Rent Just Mercy for free on Amazon, YouTube, Google Play or Vudu.

Fruitvale Station (2013)

Time period: 2008-2009

Before Ryan Coogler went on to direct Creed and Black Panther, he helmed this devastating indie about the final day in the life of Oscar Grant (Michael B. Jordan), who was shot in the back by a San Francisco/Oakland BART police officer attempting to break up a fight just past midnight on New Year’s morning 2009. Grant's death was one of the first police killings widely circulated after being caught on cell phone cameras, and lead to the sentencing of officer Johannes Mehserle, who says he mistook his gun for a taser.
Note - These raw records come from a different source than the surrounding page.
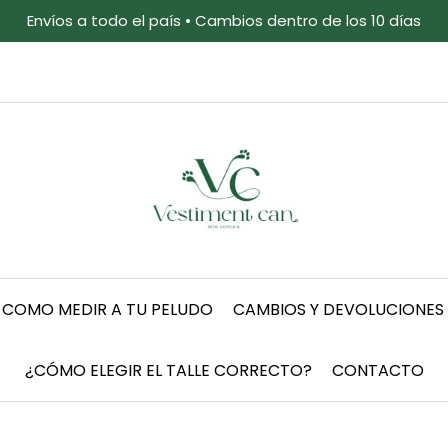
Envíos a todo el país • Cambios dentro de los 10 días
COMO MEDIR A TU PELUDO
CAMBIOS Y DEVOLUCIONES
¿CÓMO ELEGIR EL TALLE CORRECTO?
CONTACTO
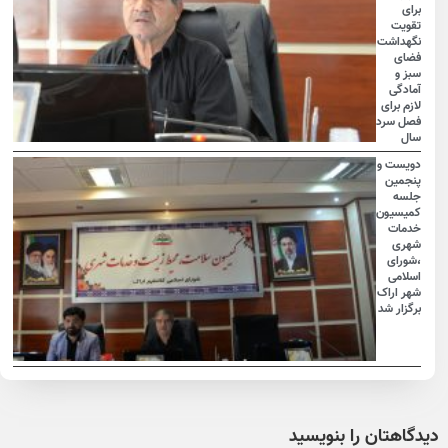
برای
تقویت
نگهداشت
فضای
سبز و
آمادگی
لازم برای
فصل سرد
سال
دویست و
پنجمین
جلسه
کمیسیون
خدمات
شهری
،شورای
اسلامی
شهر اراک
برگزار شد
دیدگاهتان را بنویسید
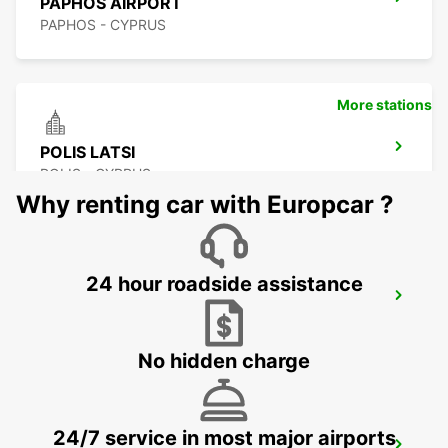
PAPHOS AIRPORT
PAPHOS - CYPRUS
More stations
POLIS LATSI
POLIS - CYPRUS
Why renting car with Europcar ?
24 hour roadside assistance
PAPHOS
PAPHOS - CYPRUS
No hidden charge
24/7 service in most major airports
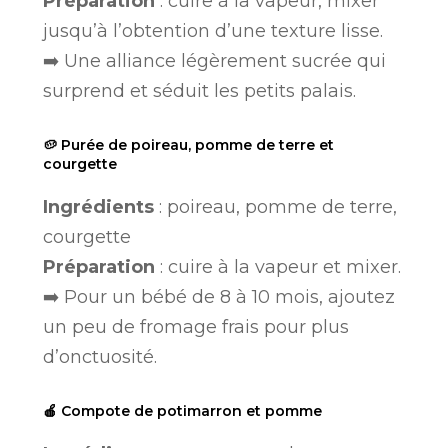
Préparation
: cuire à la vapeur, mixer
jusqu’à l’obtention d’une texture lisse.
➡️ Une alliance légèrement sucrée qui
surprend et séduit les petits palais.
🥔 Purée de poireau, pomme de terre et
courgette
Ingrédients
: poireau, pomme de terre,
courgette
Préparation
: cuire à la vapeur et mixer.
➡️ Pour un bébé de 8 à 10 mois, ajoutez
un peu de fromage frais pour plus
d’onctuosité.
🍎 Compote de potimarron et pomme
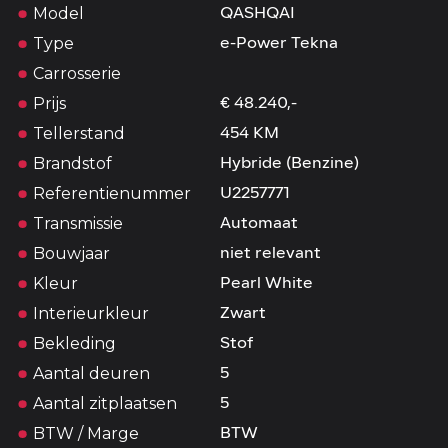
Model
QASHQAI
Type
e-Power Tekna
Carrosserie
Prijs
€ 48.240,-
Tellerstand
454 KM
Brandstof
Hybride (Benzine)
Referentienummer
U2257771
Transmissie
Automaat
Bouwjaar
niet relevant
Kleur
Pearl White
Interieurkleur
Zwart
Bekleding
Stof
Aantal deuren
5
Aantal zitplaatsen
5
BTW / Marge
BTW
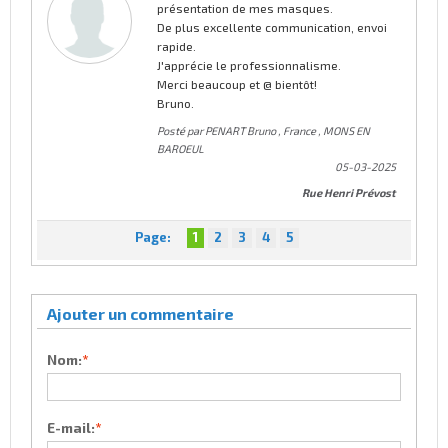
présentation de mes masques.
De plus excellente communication, envoi
rapide.
J'apprécie le professionnalisme.
Merci beaucoup et @ bientôt!
Bruno.
Posté par PENART Bruno ,
France
,
MONS EN
BAROEUL
05-03-2025
Rue Henri Prévost
Page:
1
2
3
4
5
Ajouter un commentaire
Nom:
*
E-mail:
*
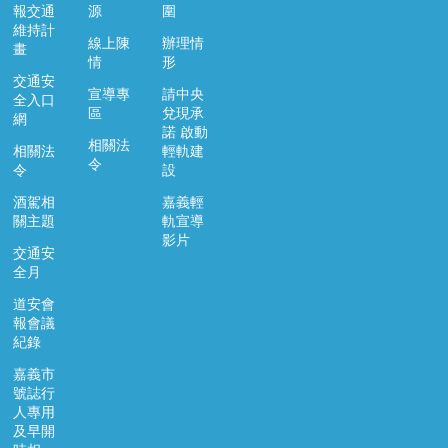
市
報交通
源
圍
維持計
政
線上陳
辦理情
畫
府
情
形
交通安
交
宣導專
請中央
全入口
通
區
兌現承
網
諾 啟動
處
相關法
相關法
輕軌建
FB
令
令
設
資
酒駕相
嘉義輕
訊
關主題
軌宣導
安
影片
交通安
全
全月
政
策
道安會
報會議
隱
紀錄
私
嘉義市
權
號誌行
政
人專用
策
及早開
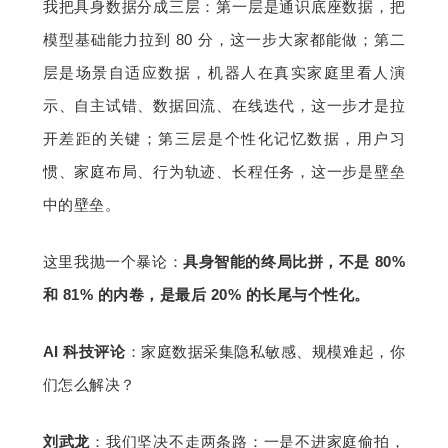
我把具身数据分成三层：第一层是通识底座数据，把
模型基础能力拉到 80 分，这一步大家都能做；第二
层是场景自适应数据，机器人在真实家庭里看人演
示、自主试错、数据回流、在线迭代，这一步才是拉
开差距的关键；第三层是个性化记忆数据，用户习
惯、家庭布局、行为轨迹、长程任务，这一步是壁垒
中的壁垒。
这里我抛一个暴论：
具身智能的终局比拼，不是 80% 
和 81% 的内卷，是最后 20% 的长尾与个性化。
AI 科技评论
：家庭数据采集隐私敏感、规模难起，你
们怎么解决？
刘武龙
：我们坚决不走两条路：一是不进家庭偷拍，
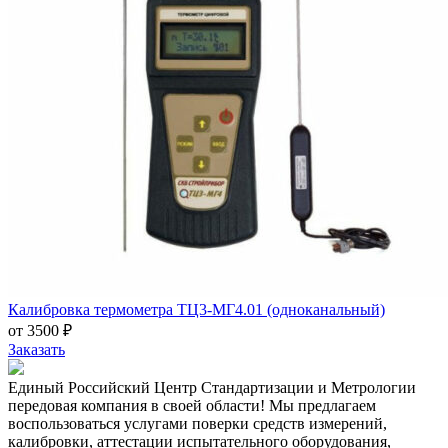
Калибровка термометра ТЦ3-МГ4.01 (одноканальный)
от 3500 ₽
Заказать
Единый Российский Центр Стандартизации и Метрологии
передовая компания в своей области! Мы предлагаем
воспользоваться услугами поверки средств измерений,
калибровки, аттестации испытательного оборудования,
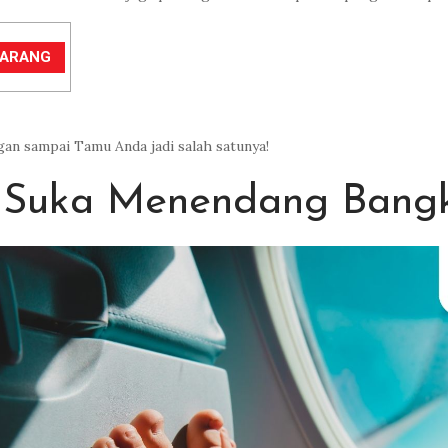
EKARANG
angan sampai Tamu Anda jadi salah satunya!
Suka Menendang Bangk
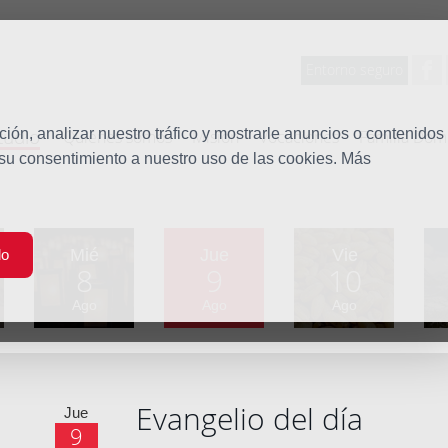
Entorno seguro
tudio
ón, analizar nuestro tráfico y mostrarle anuncios o contenidos
Quiénes somos
Misión
Vocaciones
Familia Dom
 su consentimiento a nuestro uso de las cookies. Más
Mié
Jue
Vie
do
8
9
10
Ago
Ago
Ago
Evangelio del día
Jue
9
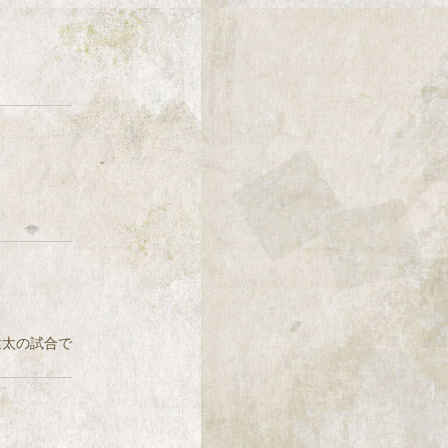
小橋建太の試合で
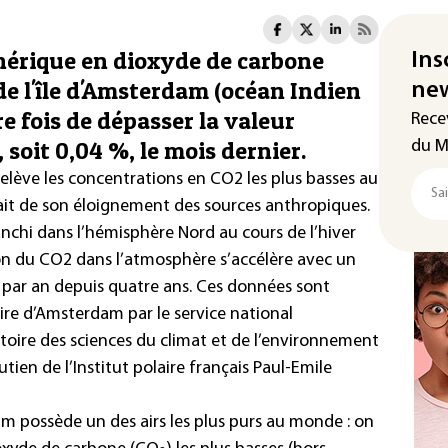
érique en dioxyde de carbone
Ins
e l'île d'Amsterdam (océan Indien
new
e fois de dépasser la valeur
Rece
soit 0,04 %, le mois dernier.
du M
 relève les concentrations en CO2 les plus basses au
fait de son éloignement des sources anthropiques.
anchi dans l’hémisphère Nord au cours de l’hiver
ion du CO2 dans l’atmosphère s’accélère avec un
 par an depuis quatre ans. Ces données sont
oire d’Amsterdam par le service national
oire des sciences du climat et de l’environnement
tien de l’Institut polaire français Paul-Emile
am possède un des airs les plus purs au monde : on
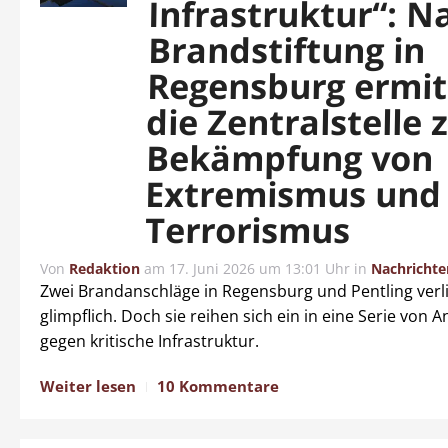
Infrastruktur“: N
Brandstiftung in
Regensburg ermit
die Zentralstelle 
Bekämpfung von
Extremismus und
Terrorismus
Von
Redaktion
am
17. Juni 2026 um 13:01 Uhr
in
Nachrichte
Zwei Brandanschläge in Regensburg und Pentling verl
glimpflich. Doch sie reihen sich ein in eine Serie von 
gegen kritische Infrastruktur.
Weiter lesen
10 Kommentare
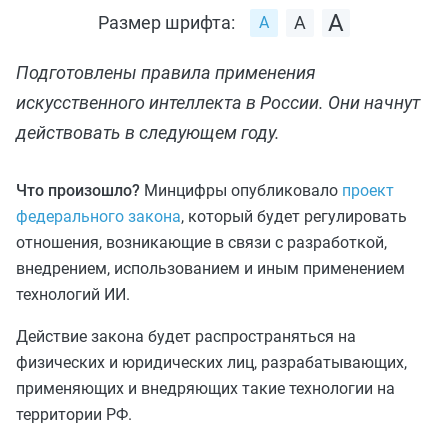
Размер шрифта:
Подготовлены правила применения
искусственного интеллекта в России. Они начнут
действовать в следующем году.
Что произошло?
Минцифры опубликовало
проект
федерального закона
, который будет регулировать
отношения, возникающие в связи с разработкой,
внедрением, использованием и иным применением
технологий ИИ.
Действие закона будет распространяться на
физических и юридических лиц, разрабатывающих,
применяющих и внедряющих такие технологии на
территории РФ.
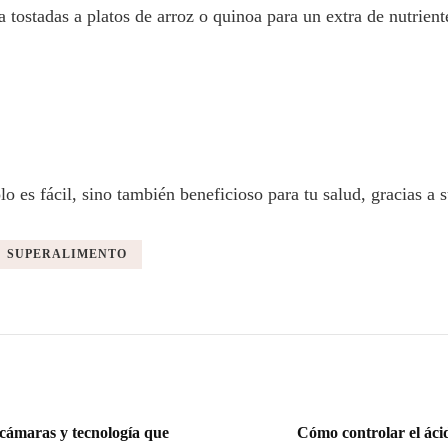
 tostadas a platos de arroz o quinoa para un extra de nutrient
lo es fácil, sino también beneficioso para tu salud, gracias a 
SUPERALIMENTO
cámaras y tecnología que
Cómo controlar el áci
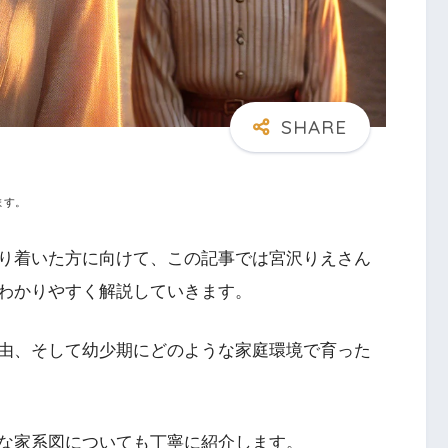
ます。
り着いた方に向けて、この記事では宮沢りえさん
わかりやすく解説していきます。
由、そして幼少期にどのような家庭環境で育った
な家系図についても丁寧に紹介します。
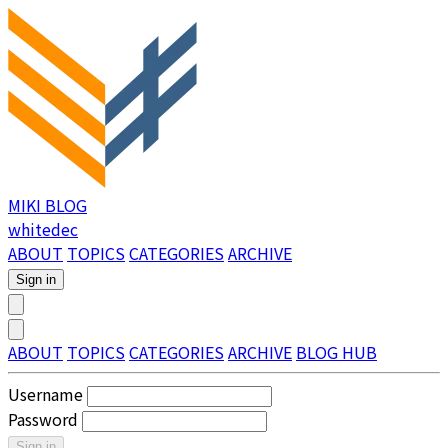
MIKI BLOG
whitedec
ABOUT
TOPICS
CATEGORIES
ARCHIVE
Sign in
ABOUT
TOPICS
CATEGORIES
ARCHIVE
BLOG HUB
Username
Password
Sign in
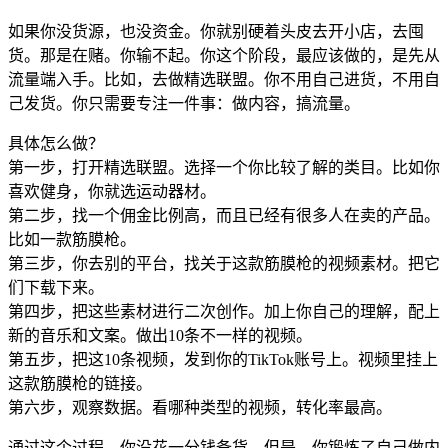
如果你没货源，也没资金。你就别硬着头皮去开小店，去囤
货。那是在赌。你输不起。你这个阶段，最应该做的，是先从
流量端入手。比如，去做精选联盟。你不用自己进货，不用自
己发货。你只需要专注一件事：做内容，搞流量。
具体怎么做？
第一步，打开精选联盟。选择一个你比较了解的类目。比如你
喜欢健身，你就选运动器材。
第二步，找一个佣金比例高，而且已经有很多人在卖的产品。
比如一款筋膜枪。
第三步，你去别的平台，找关于这款筋膜枪的视频素材。把它
们下载下来。
第四步，把这些素材进行二次创作。加上你自己的理解，配上
新的音乐和文案。做出10条不一样的视频。
第五步，把这10条视频，发到你的TikTok账号上。视频里挂上
这款筋膜枪的链接。
第六步，观察数据。看哪种类型的视频，转化率最高。
通过这个过程，你没花一分钱备货。但是，你锻炼了自己做内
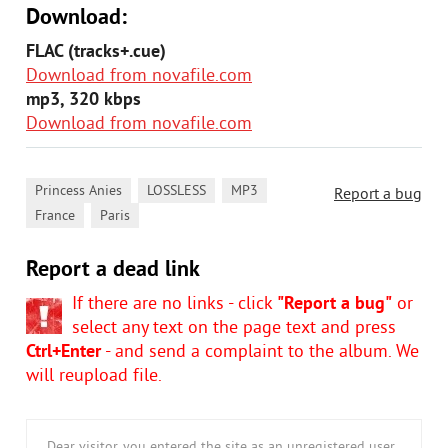
Download:
FLAC (tracks+.cue)
Download from novafile.com
mp3, 320 kbps
Download from novafile.com
,
,
,
Princess Anies
LOSSLESS
MP3
Report a bug
,
France
Paris
Report a dead link
If there are no links - click
"Report a bug"
or
select any text on the page text and press
Ctrl+Enter
- and send a complaint to the album. We
will reupload file.
Dear visitor, you entered the site as an unregistered user.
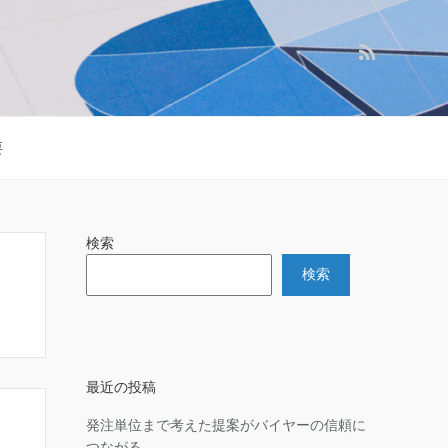
要
検索
検索
最近の投稿
発注単位まで考えた提案がバイヤーの信頼に
つながる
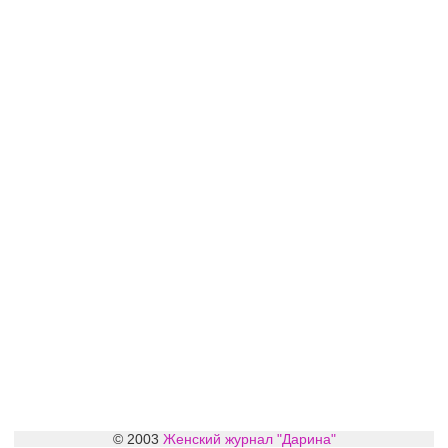
© 2003
Женский журнал "Дарина"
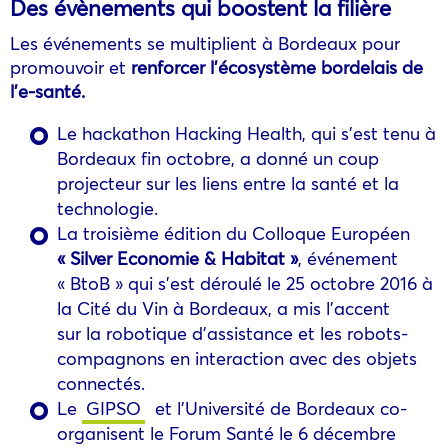
Des évènements qui boostent la filière
Les événements se multiplient à Bordeaux pour
promouvoir et
renforcer l’écosystème bordelais de
l’e-santé.
Le hackathon Hacking Health, qui s’est tenu à
Bordeaux fin octobre, a donné un coup
projecteur sur les liens entre la santé et la
technologie.
La troisième édition du Colloque Européen
« Silver Economie & Habitat »
, événement
« BtoB » qui s’est déroulé le 25 octobre 2016 à
la Cité du Vin à Bordeaux, a mis l’accent
sur la robotique d’assistance et les robots-
compagnons en interaction avec des objets
connectés.
Le
GIPSO
et l’Université de Bordeaux co-
organisent le Forum Santé le 6 décembre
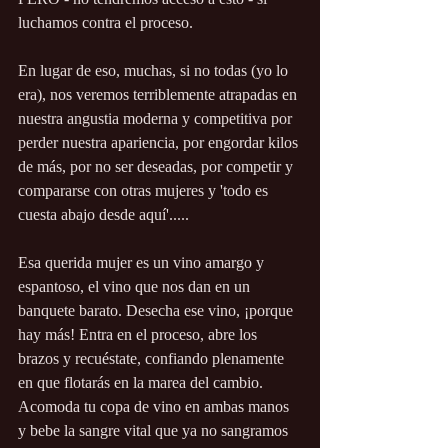
luchamos contra el proceso.
En lugar de eso, muchas, si no todas (yo lo 
era), nos veremos terriblemente atrapadas en 
nuestra angustia moderna y competitiva por 
perder nuestra apariencia, por engordar kilos 
de más, por no ser deseadas, por competir y 
compararse con otras mujeres y 'todo es 
cuesta abajo desde aquí'.....
Esa querida mujer es un vino amargo y 
espantoso, el vino que nos dan en un 
banquete barato. Desecha ese vino, ¡porque 
hay más! Entra en el proceso, abre los 
brazos y recuéstate, confiando plenamente 
en que flotarás en la marea del cambio. 
Acomoda tu copa de vino en ambas manos 
y bebe la sangre vital que ya no sangramos 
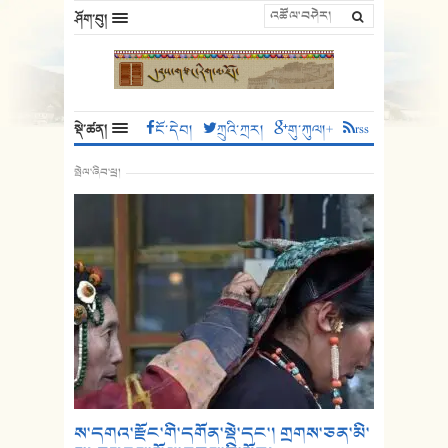
ཤོག་བུ།
སྡེ་ཚན།
ངོ་དེབ།
ཀྲུའི་ཀྲར།
གུ་ཀུལ།+
rss
སྤེལ་ཞིབ་ཕྲ།
ས་དགའ་རྫོང་གི་དགོན་སྡེ་དང་། གྲགས་ཅན་མི་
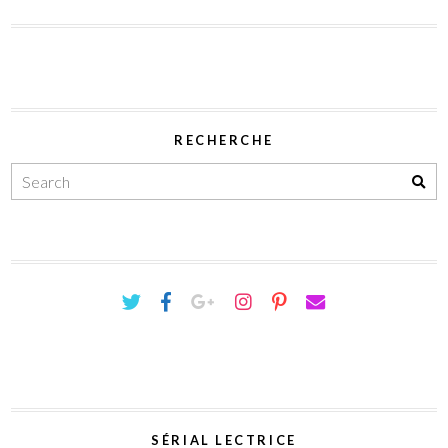
RECHERCHE
SÉRIAL LECTRICE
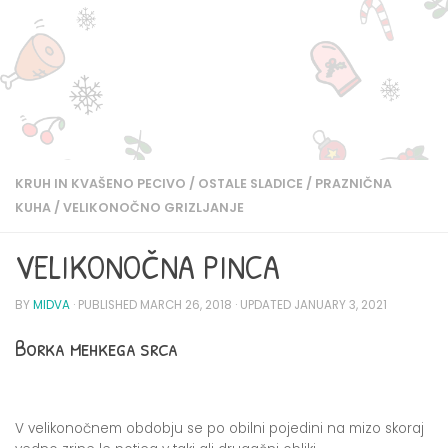
KRUH IN KVAŠENO PECIVO
/
OSTALE SLADICE
/
PRAZNIČNA
KUHA
/
VELIKONOČNO GRIZLJANJE
VELIKONOČNA PINCA
BY
MIDVA
· PUBLISHED
MARCH 26, 2018
· UPDATED
JANUARY 3, 2021
Borka mehkega srca
V velikonočnem obdobju se po obilni pojedini na mizo skoraj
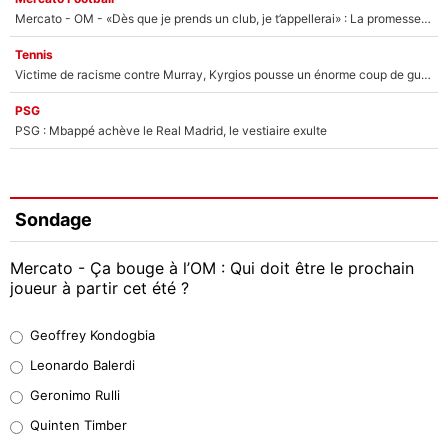
Mercato - OM - «Dès que je prends un club, je t’appellerai» : La promesse de Marcelino au moment de claquer la porte
Tennis
Victime de racisme contre Murray, Kyrgios pousse un énorme coup de gueule !
PSG
PSG : Mbappé achève le Real Madrid, le vestiaire exulte
Sondage
Mercato - Ça bouge à l’OM : Qui doit être le prochain
joueur à partir cet été ?
Geoffrey Kondogbia
Geoffrey Kondogbia
38%
Leonardo Balerdi
Leonardo Balerdi
Geronimo Rulli
32%
Quinten Timber
Geronimo Rulli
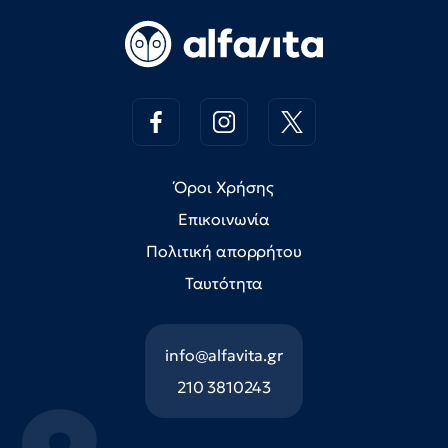
Όροι Χρήσης
Επικοινωνία
Πολιτική απορρήτου
Ταυτότητα
info@alfavita.gr
210 3810243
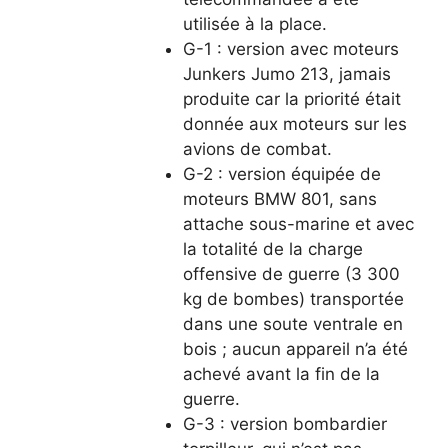
utilisée à la place.
G-1 : version avec moteurs
Junkers Jumo 213, jamais
produite car la priorité était
donnée aux moteurs sur les
avions de combat.
G-2 : version équipée de
moteurs BMW 801, sans
attache sous-marine et avec
la totalité de la charge
offensive de guerre (3 300
kg de bombes) transportée
dans une soute ventrale en
bois ; aucun appareil n’a été
achevé avant la fin de la
guerre.
G-3 : version bombardier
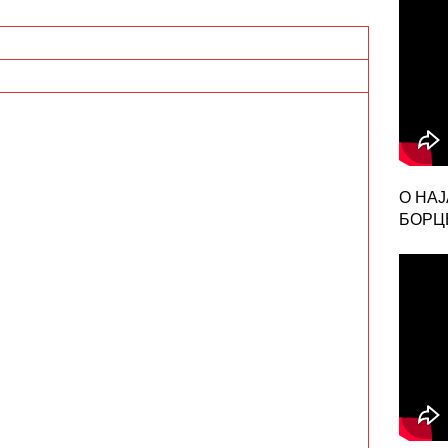
О НА
БОРЦЕ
Watch Fruitvale Station for free on Tubi.

The Hate U Give (2018)

Time period: Present Day

From the opening moments in which an African American father has "the talk" with his children — instructing them on how to conduct themselves when inevitably stopped by the police — George T. Tillman's adaptation of Angie Thomas's popular YA novel is a raw and deeply felt experience. When one of those children's (Amandla Stenberg) friends is later gunned down by police during a routine traffic stop, it's not directly based on any specific shooting, but representative of the epidemic our country faces as a whole.

Rent The Hate U Give for free on Amazon, Google Play, or Vudu.